“Anna returns home to face the ghosts of male patriarchy, a long-lost love, and a dour, unaffectionate mother. An afternoon spent in the happy company of family and friends, in the pink-hued bubble of nostalgia, reminds her that home is a place of indefinite abode and changing identities.”
Watching her, Anna feels a wave of resentment surface. She is alone with an old woman who has curled up on her large bed, knees tucked in, white hair sprayed over the pillow and mouth wide open.
Mother is asleep; every ounce of fat in her body siphoned away, every bone brittle and bent, every inch of skin crumpled like washed linen.
Mother was born old. Anna can’t remember a time when Mother was not old. Even in her thirties, Mother had looked weathered, thick and awkward as a plank. Dressed in dowdy browns and stout shoes, she had presided over the household with pursed lips and great efficiency. She had ensured everything ran like clockwork: everyone arrived on time, every extra penny was put aside for the future, every meal was freshly cooked, and every corner of the house kept tidy. Anna always assumed, the tremendous energy that was required to do all this, was responsible for Mother’s dour demeanor and her parsimonious ways with affection. She shirked if Anna tried to kiss her on the cheek; heaven forbid if Anna tried to hug her – Anna’s arms would entwine around a limp body but nothing would reach out to encircle her in return.

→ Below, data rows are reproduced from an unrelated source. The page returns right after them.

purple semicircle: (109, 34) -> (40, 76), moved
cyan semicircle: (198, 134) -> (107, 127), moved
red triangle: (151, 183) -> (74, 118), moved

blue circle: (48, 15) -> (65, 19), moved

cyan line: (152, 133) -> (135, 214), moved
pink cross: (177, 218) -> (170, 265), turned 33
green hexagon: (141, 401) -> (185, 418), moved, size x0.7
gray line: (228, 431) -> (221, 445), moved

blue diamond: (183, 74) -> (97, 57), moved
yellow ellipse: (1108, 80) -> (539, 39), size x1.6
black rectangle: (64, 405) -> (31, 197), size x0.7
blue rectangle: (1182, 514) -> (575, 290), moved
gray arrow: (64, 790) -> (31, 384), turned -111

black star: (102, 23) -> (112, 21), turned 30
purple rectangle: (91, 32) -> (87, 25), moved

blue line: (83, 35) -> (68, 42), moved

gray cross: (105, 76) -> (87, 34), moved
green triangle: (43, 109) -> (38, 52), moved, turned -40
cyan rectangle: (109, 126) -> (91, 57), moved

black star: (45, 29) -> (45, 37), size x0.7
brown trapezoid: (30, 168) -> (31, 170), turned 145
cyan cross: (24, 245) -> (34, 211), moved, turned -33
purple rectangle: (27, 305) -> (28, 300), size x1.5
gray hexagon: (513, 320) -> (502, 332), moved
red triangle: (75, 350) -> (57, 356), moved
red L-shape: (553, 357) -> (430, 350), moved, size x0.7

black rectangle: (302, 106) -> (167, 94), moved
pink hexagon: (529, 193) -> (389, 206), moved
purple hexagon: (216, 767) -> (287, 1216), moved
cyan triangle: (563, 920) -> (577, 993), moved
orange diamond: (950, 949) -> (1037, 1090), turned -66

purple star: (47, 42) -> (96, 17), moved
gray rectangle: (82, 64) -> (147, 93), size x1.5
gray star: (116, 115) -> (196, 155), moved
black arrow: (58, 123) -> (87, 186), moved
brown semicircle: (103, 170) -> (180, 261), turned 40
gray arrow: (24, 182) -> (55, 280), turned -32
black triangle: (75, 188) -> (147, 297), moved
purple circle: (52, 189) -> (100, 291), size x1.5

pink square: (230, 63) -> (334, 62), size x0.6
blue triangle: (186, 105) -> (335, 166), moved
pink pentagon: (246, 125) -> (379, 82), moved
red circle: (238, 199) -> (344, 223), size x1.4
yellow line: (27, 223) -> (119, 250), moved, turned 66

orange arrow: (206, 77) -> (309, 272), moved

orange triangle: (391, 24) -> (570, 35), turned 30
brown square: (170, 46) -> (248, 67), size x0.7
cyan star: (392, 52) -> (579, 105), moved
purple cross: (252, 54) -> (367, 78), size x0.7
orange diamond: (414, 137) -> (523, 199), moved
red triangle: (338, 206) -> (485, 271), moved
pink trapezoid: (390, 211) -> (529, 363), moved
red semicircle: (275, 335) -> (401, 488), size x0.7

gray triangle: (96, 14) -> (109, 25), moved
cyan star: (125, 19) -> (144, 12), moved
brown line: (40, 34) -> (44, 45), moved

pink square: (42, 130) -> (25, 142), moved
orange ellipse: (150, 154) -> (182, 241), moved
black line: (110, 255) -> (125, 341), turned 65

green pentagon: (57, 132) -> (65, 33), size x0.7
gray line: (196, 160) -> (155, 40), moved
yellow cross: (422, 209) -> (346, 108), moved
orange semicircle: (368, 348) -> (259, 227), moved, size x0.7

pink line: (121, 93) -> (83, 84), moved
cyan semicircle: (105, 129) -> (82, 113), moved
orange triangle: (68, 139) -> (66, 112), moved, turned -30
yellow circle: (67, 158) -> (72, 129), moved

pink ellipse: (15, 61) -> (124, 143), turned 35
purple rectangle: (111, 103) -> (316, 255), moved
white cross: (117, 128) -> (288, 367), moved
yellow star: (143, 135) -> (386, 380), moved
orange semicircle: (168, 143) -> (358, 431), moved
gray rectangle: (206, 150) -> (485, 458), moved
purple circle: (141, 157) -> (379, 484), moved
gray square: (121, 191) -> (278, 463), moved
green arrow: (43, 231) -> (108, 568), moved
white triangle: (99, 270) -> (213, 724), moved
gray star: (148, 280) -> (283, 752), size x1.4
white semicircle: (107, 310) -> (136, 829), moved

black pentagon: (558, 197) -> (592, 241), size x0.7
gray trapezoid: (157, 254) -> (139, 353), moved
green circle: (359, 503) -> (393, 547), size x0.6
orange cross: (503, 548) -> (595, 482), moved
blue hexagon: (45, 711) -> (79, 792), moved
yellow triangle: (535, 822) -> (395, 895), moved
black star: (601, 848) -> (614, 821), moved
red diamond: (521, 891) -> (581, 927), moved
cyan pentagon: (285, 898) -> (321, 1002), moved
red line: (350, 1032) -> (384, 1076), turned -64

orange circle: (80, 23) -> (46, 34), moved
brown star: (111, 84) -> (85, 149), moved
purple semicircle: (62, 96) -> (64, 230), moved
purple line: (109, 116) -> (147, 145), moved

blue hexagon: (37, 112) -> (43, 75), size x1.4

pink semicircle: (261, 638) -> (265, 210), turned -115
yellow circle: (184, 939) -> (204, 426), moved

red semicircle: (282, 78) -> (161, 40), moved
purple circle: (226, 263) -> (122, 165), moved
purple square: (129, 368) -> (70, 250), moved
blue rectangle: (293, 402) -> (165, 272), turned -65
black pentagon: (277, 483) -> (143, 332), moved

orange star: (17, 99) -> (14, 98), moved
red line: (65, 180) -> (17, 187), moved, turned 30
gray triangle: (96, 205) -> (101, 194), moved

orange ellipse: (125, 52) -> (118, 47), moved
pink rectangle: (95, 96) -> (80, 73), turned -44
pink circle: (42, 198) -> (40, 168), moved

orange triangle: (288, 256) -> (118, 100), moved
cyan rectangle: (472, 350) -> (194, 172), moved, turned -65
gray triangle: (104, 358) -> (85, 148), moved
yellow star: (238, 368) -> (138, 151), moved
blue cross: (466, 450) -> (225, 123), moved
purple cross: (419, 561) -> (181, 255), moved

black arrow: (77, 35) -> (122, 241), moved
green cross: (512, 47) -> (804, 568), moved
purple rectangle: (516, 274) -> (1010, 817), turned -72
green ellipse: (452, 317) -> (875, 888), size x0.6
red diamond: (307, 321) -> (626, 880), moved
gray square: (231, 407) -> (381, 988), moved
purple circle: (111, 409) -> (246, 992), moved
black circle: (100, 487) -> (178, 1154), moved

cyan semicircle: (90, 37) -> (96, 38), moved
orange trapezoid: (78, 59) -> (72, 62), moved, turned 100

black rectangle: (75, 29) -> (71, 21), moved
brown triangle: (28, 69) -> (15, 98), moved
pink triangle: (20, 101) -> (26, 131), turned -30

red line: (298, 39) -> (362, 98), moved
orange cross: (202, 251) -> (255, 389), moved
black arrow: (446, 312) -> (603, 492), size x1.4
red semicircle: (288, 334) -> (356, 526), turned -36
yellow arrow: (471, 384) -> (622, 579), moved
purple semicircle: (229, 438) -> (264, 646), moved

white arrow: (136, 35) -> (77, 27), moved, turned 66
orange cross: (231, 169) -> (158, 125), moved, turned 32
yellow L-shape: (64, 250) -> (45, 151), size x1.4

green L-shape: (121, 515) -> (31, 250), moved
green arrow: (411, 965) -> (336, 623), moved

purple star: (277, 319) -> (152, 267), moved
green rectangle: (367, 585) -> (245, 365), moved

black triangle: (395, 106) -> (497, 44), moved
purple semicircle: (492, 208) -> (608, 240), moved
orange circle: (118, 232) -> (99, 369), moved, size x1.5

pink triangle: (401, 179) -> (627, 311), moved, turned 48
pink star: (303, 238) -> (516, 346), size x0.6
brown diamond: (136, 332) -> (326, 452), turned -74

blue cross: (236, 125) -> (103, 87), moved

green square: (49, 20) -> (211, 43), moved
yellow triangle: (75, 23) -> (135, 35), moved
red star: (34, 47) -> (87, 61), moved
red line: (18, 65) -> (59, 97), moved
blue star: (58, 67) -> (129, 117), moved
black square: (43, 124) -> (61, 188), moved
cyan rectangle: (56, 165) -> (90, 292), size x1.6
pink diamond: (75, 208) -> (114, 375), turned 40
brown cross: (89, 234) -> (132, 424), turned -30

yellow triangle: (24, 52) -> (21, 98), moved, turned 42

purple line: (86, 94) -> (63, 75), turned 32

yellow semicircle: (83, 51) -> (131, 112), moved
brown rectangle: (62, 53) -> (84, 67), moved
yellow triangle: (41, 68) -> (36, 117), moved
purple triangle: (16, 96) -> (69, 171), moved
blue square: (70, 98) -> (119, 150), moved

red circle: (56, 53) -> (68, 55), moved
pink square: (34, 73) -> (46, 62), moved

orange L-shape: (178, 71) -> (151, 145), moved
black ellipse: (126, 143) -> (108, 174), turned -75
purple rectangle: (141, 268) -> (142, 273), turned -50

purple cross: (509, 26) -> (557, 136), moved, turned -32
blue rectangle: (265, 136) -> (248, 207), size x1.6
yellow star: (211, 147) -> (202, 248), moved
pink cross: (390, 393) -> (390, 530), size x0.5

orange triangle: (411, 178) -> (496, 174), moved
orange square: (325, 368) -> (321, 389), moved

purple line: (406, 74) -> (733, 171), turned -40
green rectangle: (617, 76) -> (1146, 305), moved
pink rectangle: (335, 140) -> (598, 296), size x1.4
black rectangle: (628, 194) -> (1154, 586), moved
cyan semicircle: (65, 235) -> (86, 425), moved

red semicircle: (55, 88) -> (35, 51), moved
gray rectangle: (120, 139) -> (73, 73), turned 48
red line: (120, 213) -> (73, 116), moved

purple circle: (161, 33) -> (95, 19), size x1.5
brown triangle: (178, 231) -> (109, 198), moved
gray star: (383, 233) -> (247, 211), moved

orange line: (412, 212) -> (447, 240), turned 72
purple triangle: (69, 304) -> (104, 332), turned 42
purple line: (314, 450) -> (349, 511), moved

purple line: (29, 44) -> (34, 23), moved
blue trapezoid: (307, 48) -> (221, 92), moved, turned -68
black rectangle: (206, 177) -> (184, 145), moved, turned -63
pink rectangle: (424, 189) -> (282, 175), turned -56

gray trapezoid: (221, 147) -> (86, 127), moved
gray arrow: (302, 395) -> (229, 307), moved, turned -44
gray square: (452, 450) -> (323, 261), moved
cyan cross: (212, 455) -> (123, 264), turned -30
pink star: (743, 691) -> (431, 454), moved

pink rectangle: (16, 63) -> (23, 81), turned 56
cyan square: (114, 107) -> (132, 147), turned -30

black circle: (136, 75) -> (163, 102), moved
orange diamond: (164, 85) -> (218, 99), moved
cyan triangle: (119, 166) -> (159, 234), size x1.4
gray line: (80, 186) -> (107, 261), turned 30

Mother’s hooded eyes flap open and stare at Anna. Her eyesight has not gone; that is still good.
Father had definitely gone, but only after he had forgotten his early life. What he remembered was his wounded pride and those things which he thought he should have accomplished but didn’t because of Mother. He became a taciturn old man, who spoke ill of everyone, swore at everyone, and disabused Mother of any pride she might have felt in sustaining a fifty-year-old marriage.
Mother too, began to forget the years when they had gone fishing together, drank port wine, sat on the verandah listening to skits on the radio, safeguarded the bills and paid them diligently, and celebrated the small triumphs of their only child. Their years together had turned into a see-saw of just how far Father could push her and for how long she could go without breaking down. At times, it would be weeks. At other times, when the cold and arthritis had crept into her bones and made her equally wretched and full of aches, the dam would break more frequently, and there would be violent outburst – threats of leaving him- or sullen silences which endured for days and crept into the open spaces of that large house.
“Is everything ready for tomorrow?” Mother asks, clutching Anna’s hand in a cold claw-like grip.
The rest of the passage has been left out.